Casa Horror
Prestigie o novo evento urbano
Exibindo espaços acolhedores, bonitos e inovadores, a Casa Cor é sempre um sucesso. Nos eventos, arquitetos, paisagistas e decoradores exibem seus talentos à vontade. Tenho muitos amigos dessas áreas que criam ambientes sensacionais, soluções inéditas de materiais, formas e cores.
Se você, assim como tantos, curte a arte de morar bem, convido-o a dar um pulinho no bairro Cruzeiro, rua Mestre Lucas, bem no início, quase esquina de Afonso Pena. Ali, em mostra permanente e sempre atualizada, está agora instalada a fantástica Casa Horror.
Fiel à sua vocação, a nova Casa Horror ocupa a fachada e a calçada do IAB - Instituto dos Arquitetos do Brasil – Departamento de Minas Gerais. Se for de carro, não se preocupe: o estacionamento é fácil nas ruas adjacentes. Porém, pelo sim, pelo não, tranque bem o veículo e olhe em volta primeiro. (Isto só porque fui assaltado ali num sábado ao meio-dia por dois caras drogados e armados; nada demais).
Se a brisa estiver em sentido favorável, desde o quarteirão anterior você poderá sentir o aroma exalado pela Casa Horror. A fragrância vem do acúmulo de material no talude arborizado, voltado para o logradouro público, integrando um espaço democrático e popular às manifestações da comunidade. Solícita, a vizinhança participa depositando ali suas contribuições espontâneas: sacos de lixo, sacolas velhas, fraldas usadas com cocô, urina e outros fluidos corpóreos; absorventes, preservativos de cores e dimensões variadas, eletrônicos quebrados, marmitas, máscaras e toucas descartáveis, latas e garrafas (estas, recicláveis, claro).

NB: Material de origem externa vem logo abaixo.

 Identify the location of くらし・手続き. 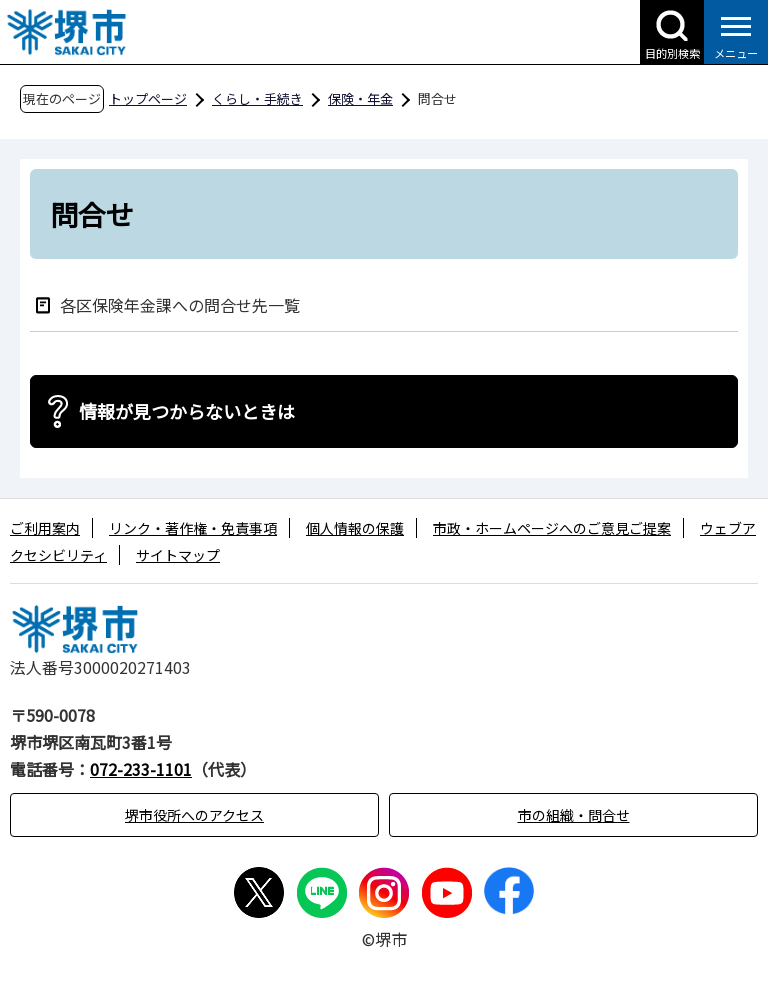 (257, 98).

Tais acessórios-intervenções ocupam não apenas o grande pórtico como também a pérgula, e em breve, pelo volume crescente, alcançarão a abóbada da instalação. Imagino tratar-se de uma alusão subliminar-crítica-reflexiva aos dejetos-rejeitos-refugos da sociedade de consumo; essas coisas de intelectuais que a gente, ignorante que é, não alcança.
Como previsto, a rica biodiversidade brasileira ganha destaque na Casa Horror. Sobretudo ao entardecer e nas horas subsequentes você e sua família poderão presenciar o desempenho frenético de espécimes como os Rattus novergicus – nossa típica e querida ratazana nacional - e também seus predadores da cadeia alimentar, como os elegantes Felis catus da região.
Não seria diferente: a Casa Horror abriu oportunidades para todos os grupos e coletivos minoritários, sem preconceito ou discriminação. Ontem, passando por lá, vivi uma experiência marcante, parte da programação: fui espectador de uma animada disputa por restos de hambúrguer e batata-frita protagonizada por uns dez felinos. Já os roedores famintos aguardavam ansiosos e nas sombras a possibilidade de usufruírem dos restos do embate. Foi arrepiante, diria.
Coerente com os princípios de um empreendimento politicamente correto, a Casa Horror não é monitorada, vigiada, controlada por ninguém. O poder municipal e o Instituto parecem repudiar veementemente medidas que cerceiem o livre desenrolar das atividades. Assim, indivíduos de qualquer idade, gênero, etnia, crença ou opção afetivo-sexual, desocupados ou refratários aos convívios sociais podem desfrutar do ambiente sem ônus, deveres ou contrapartidas. A eles é facultado, inclusive, repousar ali dia e noite, receber convidados, fumar, beber, satisfazer suas necessidades fisiológicas sem repressão. Isto sim é morar bem, concordam? Dependendo da hora, o leitor poderá apreciar a interessante rotina de um desses habitantes da Casa, desde que respeitando seu habitat, privacidade e lugar de fala.
Enfim, a Casa Horror é um exemplo de cuidado com o espaço comunitário; um olhar fraterno e tolerante sobre as relações humanas em plena área nobre da capital. Olhar por olhar, você nunca viu nada igual. Nem eu.